最初は血も涙もなく貸金回収をしていた沼田だったが、義理と人情が時代を越えて
呼吸している旅回り一座を結成することになり、少しずつ変化していくという筋書き。


当時社会問題となった「サラ金地獄」と「大衆演劇」をドッキングさせたユニークかつ
時代を鋭く衝いた意欲的で完成度の高い作品となった。


沼田を演じた西田敏行が、劇中で女形を熱演して話題になった。


また、当時は無名だった梅沢富美男が本作で大ブレーク。

「下町の玉三郎」として、その後テレビや舞台などにひっぱりだことなった。


第一回向田邦子賞受賞作品。脚本は、大河ドラマ「黄金の日日」で知られる市川森一。













松平右近事件帳


藪太郎(里見浩太朗)は、長屋に診療所を開く心優しい町医者である。

貧しい人から金を取らず、食事抜きで往診に駆けつける姿が評判となり、

このところ大忙しの毎日だ。


ある日、神田祭の最中に、大奥勤めの女中・お光が何者かに殺害される。

お光の死に立ち合った藪太郎は、お光のお守り袋から御禁制の阿片を発見。

不審を抱いた藪太郎は、隠された真実を暴くため、密かに調査を開始する。




将軍家ゆかりの松平右近が、長屋住まいの町医者・藪太郎に身を変え、悪を成敗する痛快時代劇。


右近の右腕は、老中・青山下野守(芦田伸介)の配下で、行商を営む清太郎(松山英太郎)。


同じく老中の配下で、髪結いを稼業とするくノ一のおさよ(水沢アキ)。

おさよは、同じ長屋に住み、探索だけでなく、右近の診療にも協力している。



見どころは、葵の紋の付いた着物で登場し、身分を明かして悪を斬るクライマックス。

里見の代名詞となった華麗かつ優雅な殺陣の立ち回りを、存分に堪能することができる。


その他、ナレーションの第一人者・芥川隆行による名調子と、多くのヒット曲を手がけた

作曲家・小谷充の、力強さと勇ましさに満ちたオープニング・テーマが印象に残る。















フォークランド紛争 (Falklands War)


フォークランド諸島の領有をめぐりイギリスとアルゼンチンの間で勃発した武力衝突。

イギリスの勝利のうちに終結した。


フォークランド諸島は、南太西洋のアルゼンチン沖に浮かぶ島々である。

750以上の島で構成され、総面積は北アイルランドとほぼ同じ(12,173平方Km)

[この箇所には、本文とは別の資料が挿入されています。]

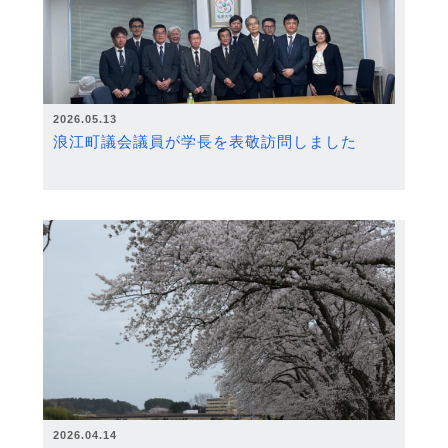
2026.05.13
浪江町議会議員が学長を表敬訪問しました
2026.04.14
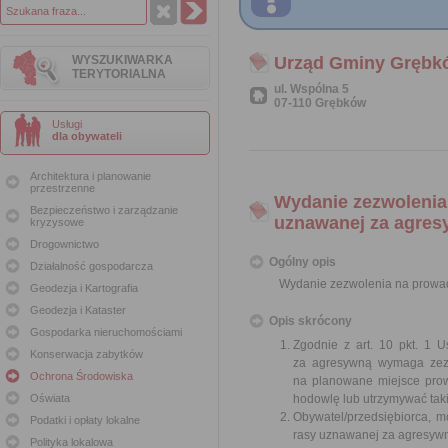
WYSZUKIWARKA
Urząd Gminy Grębk
TERYTORIALNA
ul. Wspólna 5
07-110 Grębków
Usługi
dla obywateli
Architektura i planowanie
przestrzenne
Wydanie zezwolenia
Bezpieczeństwo i zarządzanie
uznawanej za agre
kryzysowe
Drogownictwo
Ogólny opis
Działalność gospodarcza
Wydanie zezwolenia na prowad
Geodezja i Kartografia
Geodezja i Kataster
Opis skrócony
Gospodarka nieruchomościami
Zgodnie z art. 10 pkt. 1 
Konserwacja zabytków
za agresywną wymaga zezw
Ochrona Środowiska
na planowane miejsce prow
Oświata
hodowlę lub utrzymywać tak
Obywatel/przedsiębiorca, 
Podatki i opłaty lokalne
rasy uznawanej za agresywn
Polityka lokalowa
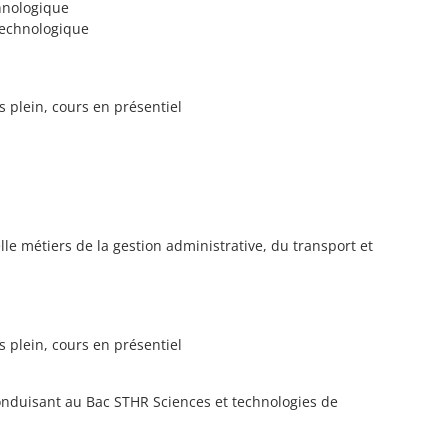
hnologique
technologique
s plein, cours en présentiel
le métiers de la gestion administrative, du transport et
s plein, cours en présentiel
onduisant au Bac STHR Sciences et technologies de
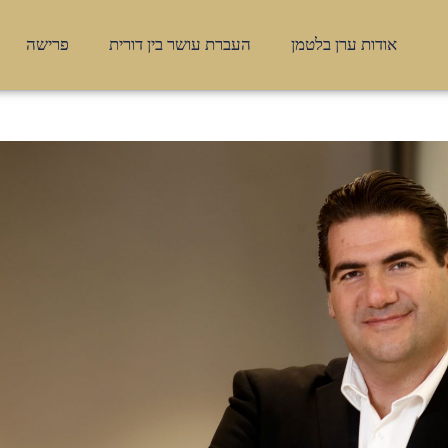
אודות ערן בלטמן
העברת עושר בין דורית
פרישה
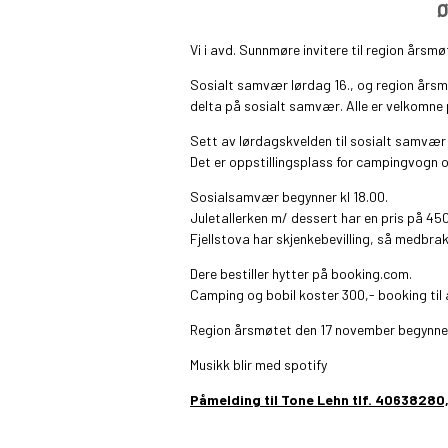
Ø
Vi i avd. Sunnmøre invitere til region årsm
Sosialt samvær lørdag 16., og region årsmø
delta på sosialt samvær. Alle er velkomne 
Sett av lørdagskvelden til sosialt samvær
Det er oppstillingsplass for campingvogn og
Sosialsamvær begynner kl 18.00.
Juletallerken m/ dessert har en pris på 450
Fjellstova har skjenkebevilling, så medbrakt 
Dere bestiller hytter på booking.com.
Camping og bobil koster 300,- booking til 
Region årsmøtet den 17 november begynner 
Musikk blir med spotify
Påmelding til Tone Lehn tlf. 40638280,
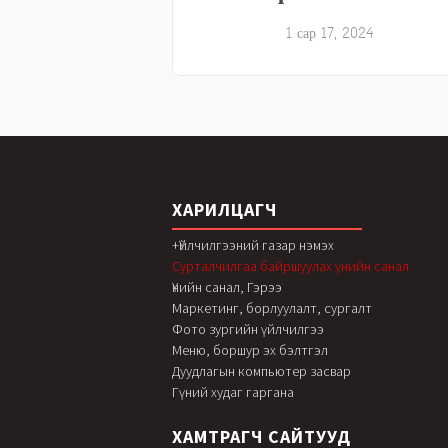
1 сар 17, 2024
ХАРИЛЦАГЧ
+Үйлчилгээний газар нэмэх
Сурталчилгаа байршуулах үнийн санал
Үнийн санал, Гэрээ
Маркетинг, борлуулалт, сургалт
Фото зургийн үйлчилгээ
Меню, боршур эх бэлтгэл
Дуудлагын компьютер засвар
Гүний худаг гаргана
ХАМТРАГЧ САЙТУУД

1833年から英国が実効支配していたが、1982年4月2日、アルゼンチン軍が突如、
部隊を派遣して交戦になった。


戦闘終結は約2カ月後。アルゼンチン軍が降服して停戦となったが、
アルゼンチン兵655人、英兵255人が戦死した。







(フォークランド諸島の領土問題)


1816年、アルゼンチンはスペインからの独立を宣言し、当時スペイン領であったフォークランド諸島
も相続したというのがアルゼンチンの主張である。


フォークランド諸島がスペイン領であることは、1713年のユトレヒト条約(Treaty of Utrecht)により、
国際的に承認されている。



一方、フォークランド諸島の実効支配は、1833年にイギリス軍がアルゼンチン兵士26名を諸島から
追い出して、諸島の領有を主張したことで始まった。


イギリス政府によると、英国探検家デイヴィス(John Davis)によるフォークランド諸島の発見は、
1592年のことであり、これが現在のイギリスの領有権主張の根拠となっている。


なお、近海に油田があるとされ、これも領土問題の一因となっている。